Assignment: Pictures aside, every line of the listing should be given again exactly.
= Beginning of Section =
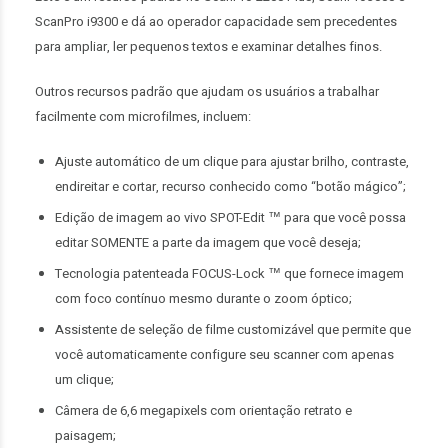
ScanPro i9300 e dá ao operador capacidade sem precedentes
para ampliar, ler pequenos textos e examinar detalhes finos.
Outros recursos padrão que ajudam os usuários a trabalhar
facilmente com microfilmes, incluem:
Ajuste automático de um clique para ajustar brilho, contraste,
endireitar e cortar, recurso conhecido como “botão mágico”;
Edição de imagem ao vivo SPOT-Edit ™ para que você possa
editar SOMENTE a parte da imagem que você deseja;
Tecnologia patenteada FOCUS-Lock ™ que fornece imagem
com foco contínuo mesmo durante o zoom óptico;
Assistente de seleção de filme customizável que permite que
você automaticamente configure seu scanner com apenas
um clique;
Câmera de 6,6 megapixels com orientação retrato e
paisagem;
= End of Section =
Exercise result:
ScanPro i9300 e dá ao operador capacidade sem precedentes
para ampliar, ler pequenos textos e examinar detalhes finos.
Outros recursos padrão que ajudam os usuários a trabalhar
facilmente com microfilmes, incluem:
Ajuste automático de um clique para ajustar brilho, contraste,
endireitar e cortar, recurso conhecido como “botão mágico”;
Edição de imagem ao vivo SPOT-Edit ™ para que você possa
editar SOMENTE a parte da imagem que você deseja;
Tecnologia patenteada FOCUS-Lock ™ que fornece imagem
com foco contínuo mesmo durante o zoom óptico;
Assistente de seleção de filme customizável que permite que
você automaticamente configure seu scanner com apenas
um clique;
Câmera de 6,6 megapixels com orientação retrato e
paisagem;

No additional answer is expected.